Blueberry picking at Homestead Farm in Poolesville Maryland.
Study: 'Fertility diet' can improve chance of pregnancy
03:20 - Source: HLN
CNN  — 

When a couple is having trouble getting pregnant, the focus often turns to a woman’s health. But just as men are equal partners in conception, they can be contributors to fertility problems, too.

“It’s important to appreciate that when you have a couple challenged with infertility, in about 40% to 50% of the time, we are able to attribute the male as the primary or contributory cause,” said Dr. Natan Bar-Chama, director of the Center of Male Reproductive Health at RMA of New York and a board-certified urologist and male infertility specialist.

“People assume if a couple is having a hard time getting pregnant, it’s the woman’s responsibility to make the changes and it’s her body that’s not working right, but we’re learning more and more that that’s not the case,” added Lauren Manaker, a registered dietitian and author of “Fueling Male Fertility,” a guide that provides men with simple ways they can support a couple’s goal of becoming pregnant, whether they are trying naturally or undergoing assisted reproduction.

Problems that can affect male fertility include low sperm count, sperm abnormalities and low testosterone levels.

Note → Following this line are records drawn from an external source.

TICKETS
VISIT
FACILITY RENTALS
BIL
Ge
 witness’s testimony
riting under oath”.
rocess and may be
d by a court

Additionally, evidence suggests that recurrent miscarriage may not be related only to female factors, yet the focus continues to be on the female partner when couples experience pregnancy loss, Manaker explained.

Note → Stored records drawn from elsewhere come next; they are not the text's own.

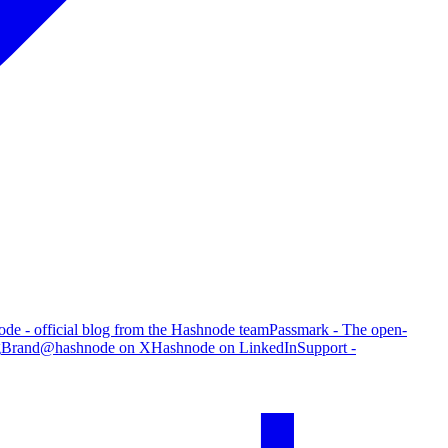
de - official blog from the Hashnode team
Passmark - The open-
g
Brand
@hashnode on X
Hashnode on LinkedIn
Support -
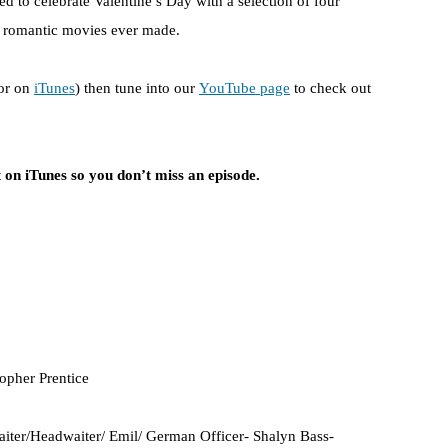
d to celebrate Valentine’s Day with a selection of four
st romantic movies ever made.
or on
iTunes
) then tune into our
YouTube page
to check out
 on iTunes so you don’t miss an episode.
topher Prentice
iter/Headwaiter/ Emil/ German Officer- Shalyn Bass-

The promising news is, various lifestyle factors have been shown to support male fertility and improve chances of conception. But this requires men to be proactive about their role in conceiving a baby.

“Men don’t access health care with the same seriousness as women do,” Bar-Chama said, from his experience. “Women regularly visit their ob/gyn from early on in their reproductive life cycle … but men are often neither proactive or preventative in their approach to medical care.”

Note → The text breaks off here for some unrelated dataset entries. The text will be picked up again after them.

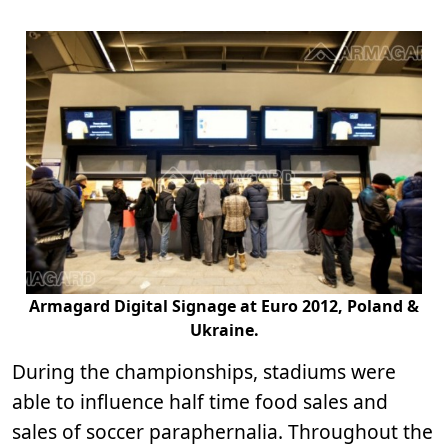
Armagard Digital Signage at Euro 2012, Poland &
Ukraine.
During the championships, stadiums were
able to influence half time food sales and
sales of soccer paraphernalia. Throughout the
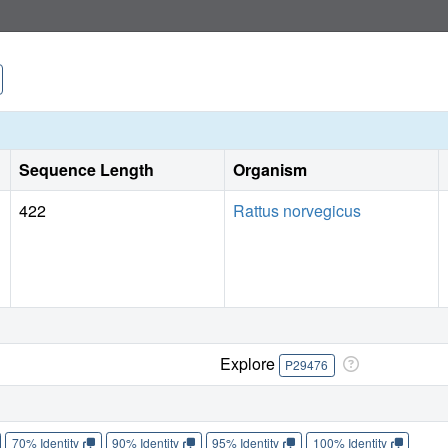
Sequence Length
Organism
422
Rattus norvegicus
Explore
P29476
70% Identity
90% Identity
95% Identity
100% Identity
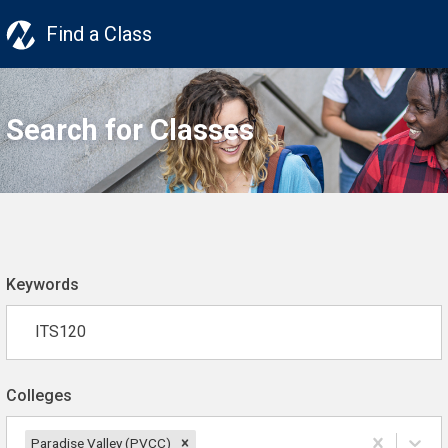
Find a Class
Search for Classes
Keywords
Colleges
Paradise Valley (PVCC)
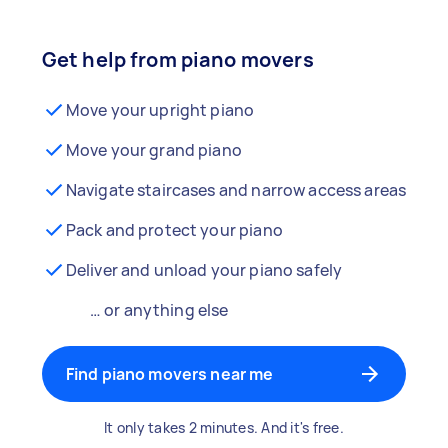
Get help from piano movers
Move your upright piano
Move your grand piano
Navigate staircases and narrow access areas
Pack and protect your piano
Deliver and unload your piano safely
… or anything else
Find piano movers near me
It only takes 2 minutes. And it's free.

What’s more, Manaker added, “men don’t want to talk about apples and their sperm.”

According to Bar-Chama, an initial fertility evaluation, which encompasses assessing lifestyle risk factors, along with an initial semen analysis is a simple first step to determine whether a problem exists.

Lifestyle and male fertility

Lifestyle factors affecting male fertility include diet, body weight, levels of exercise, stress and use of tobacco and drugs.

“There is a growing body of solid scientific data that correlates obesity, poor nutritional status, lack of exercise, smoking and marijuana usage … with decreased semen parameters such as sperm concentration, motility and morphology,” Bar-Chama said.

Lifestyle factors may affect sperm parameters, pregnancy and miscarriage rates, but Bar-Chama says that one of the most concerning issues is alterations in sperm that can be transferred to offspring and affect their development and long-term health.

“Sperm DNA from obese or marijuana-exposed animal models and men demonstrate alterations that are transferred to the progeny and can result in increased risk for cancer, effects on behavior, birth defects and overall long-term health repercussions,” he said.

“Men need to appreciate that their lifestyle behaviors may not only affect their ability to initiate a healthy pregnancy but, just as importantly, affect the future well-being of their child – something that has clear lifelong repercussions and that should be seriously considered prior to initialing fatherhood,” he added.

Getting started with lifestyle changes: Tackling obesity

Obese men are more likely to experience infertility. Their obesity also appears to put them at increased risk of a nonviable pregnancy.

Male obesity hurts fertility in a variety of ways. Increased fat in the scrotum can raise testicular temperature, which negatively affects sperm parameters and fertility, explained Paula C. Brady, assistant professor of obstetrics and gynecology at the Columbia University Irving Medical Center and reproductive endocrinologist at the Columbia University Fertility Center. Obesity can also cause several changes to sex hormones and their binding proteins that hurt sperm production.